He’d helped. Or so he tries to tell himself at night. Tries to tell himself he’d made the right choices, done the right things. Even though, he knows his own file has been scrubbed clean. Cassian J. Andor, according to the official database, was little more than a datapad-jockey, a glorified accountant. He had a little combat experience, as almost every Rebel did, but never enough to draw any attention toward him. No mention of his missions, not even of Operation Fracture, no matter how important it had been in the end.

 _I wiped it for you, Cassian._ Draven had said, clapping a hand on his shoulder. It must have been maybe halfway through the war? He couldn’t remember. He’d been in the fight, if not the war, for so long. _Nothing on your file that’ll draw any attention. You’ll be free to make you way in the universe after this.

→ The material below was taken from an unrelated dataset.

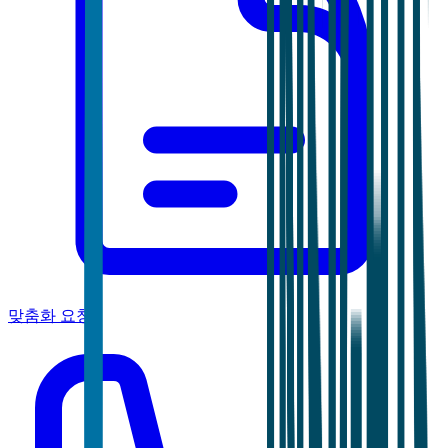
맞춤화 요청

Free to do whatever you want, without some old commanding officer breathing down your neck._

As if he has any idea how to make his way in a universe without a commanding officer. Without orders. Without a fight. Now he sees why Draven did it. Because his real file, the one etched on his heart, that one is full of every war crime imaginable. Poisoning. Assassinations. Inciting riots. Killing… whoever needed to be silenced, for the good of the Rebellion.

“I understand they were war heroes,” a new voice says from inside the room. “But must we honor them? When there are countless fewer lives in the galaxy because of them?”

Fewer lives? Of course. There’s no Darth Vader, no Krennic, no Tarkin. But there’s no Tivek, no Tonc, no… he can’t even begin to name all those that had died in the war, can’t begin because that list is one with no ending.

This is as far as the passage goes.